NHL Player development seems to always result in more questions than answers. How likely is it for a top pick to pan out? What makes a player a “steal”? Last Word On Hockey will be starting a new series on how to properly develop prospects from all different spots throughout the draft. This week’s piece involves draft picks in the back half of the first round and how they were used early in their careers.
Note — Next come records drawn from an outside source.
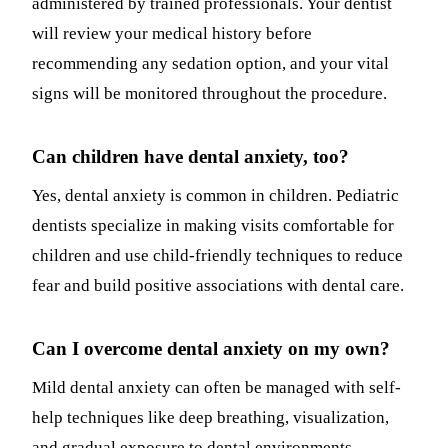
administered by trained professionals. Your dentist
will review your medical history before
recommending any sedation option, and your vital
signs will be monitored throughout the procedure.
Can children have dental anxiety, too?
Yes, dental anxiety is common in children. Pediatric
dentists specialize in making visits comfortable for
children and use child-friendly techniques to reduce
fear and build positive associations with dental care.
Can I overcome dental anxiety on my own?
Mild dental anxiety can often be managed with self-
help techniques like deep breathing, visualization,
and gradual exposure to dental environments.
NHL Player Development Of First-Round Picks
In the span of 2005 through 2015, there were 84 total selections made between 16th overall and 30th overall on forwards playing in North America. Looking at all 84 forwards, they were split into different categories. Those categories were “Forwards Deemed NHL-Ready and Brought In Immediately When Ready,” “Forwards Near NHL-Ready and Brought In Immediately When Near-Ready,” “Forwards Rushed Slightly,” “Forwards Rushed,” “Forwards Forced,” “A Little Patience,” “Patience,” and “Too Much Patience.”
Player Development Of Steve Downie
Downie, drafted 29th overall by the Philadelphia Flyers back in the 2005 NHL entry draft, came out of the OHL’s Windsor Spitfires organization. In his DY-1 season, Downie scored seven goals and nine assists for 16 points in 49 games, for 0.327 points per game. That ranked 75th out of the aforementioned 84 forwards in DY-1 production. He would follow that season up with 21 goals and 52 assists for 73 points in 61 games, for 1.197 points per game. That ranked 37th out of the same 84 forwards in DY production.
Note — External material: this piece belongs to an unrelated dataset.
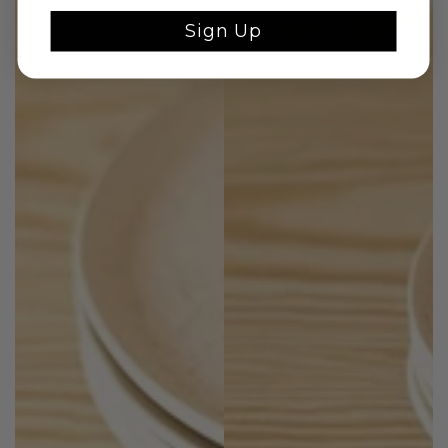
Sign Up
Upon getting drafted, Downie would spend two more seasons in the OHL. In his DY+1 season, Downie would play 35 games with two different teams, the Spitfires and Peterborough Petes. In those 35 games, he scored 19 goals and 34 assists for 53 points, for 1.514 points per game. That ranked 12th out of the 82 forwards still outside the NHL in DY+1 production.
The next season, Downie would play with two different teams again, the Petes and Kitchener Rangers, totalling 45 games. In those 45 games, he scored 35 goals and 57 assists for 92 points, for 2.044 points per game. That ranked first out of the 70 forwards still outside the NHL in DY+2 production.
How Was Downie Used?
In his first professional season, Downie would split between the NHL and AHL. In the AHL, he played 21 games, scoring five goals and 12 assists for 17 points. Meanwhile, in the NHL, he played 32 games and averaged just 9:51 time on ice per game. In that really small role, Downie still scored a solid six goals and assists for 12 points. His analytics were promising as well during that time. His even-strength offence goals above replacement (EVO) was a decent 3.6, while his even-strength defence goals above replacement (EVD) were not terrible for a rookie at -0.5. With those even-strength impacts being moderately good, his wins above replacement (WAR) was an okay 0.5, while his goals above replacement (GAR) was up at just 2.6.
In his second season, Downie would play with four(!) different teams, two in the AHL and two in the NHL. At the AHL level, split between the Flyers AHL team, the Phantoms, and the Tampa Bay Lightning affiliate, Norfolk Admirals, he played 27 games. In those 27 AHL games, he scored nine goals and 24 assists for 33 points. In the NHL, split between the Flyers and Lightning, he played 29 games, averaging just 8:26 per game, less than the year before. He scored just three goals and six points. His analytics weren’t bad either, with his EVO (1.3) falling but his EVD (0.6) improving. With those changes at even-strength, his WAR (0.4) was nearly identical, and his GAR (2.4) only dropped slightly.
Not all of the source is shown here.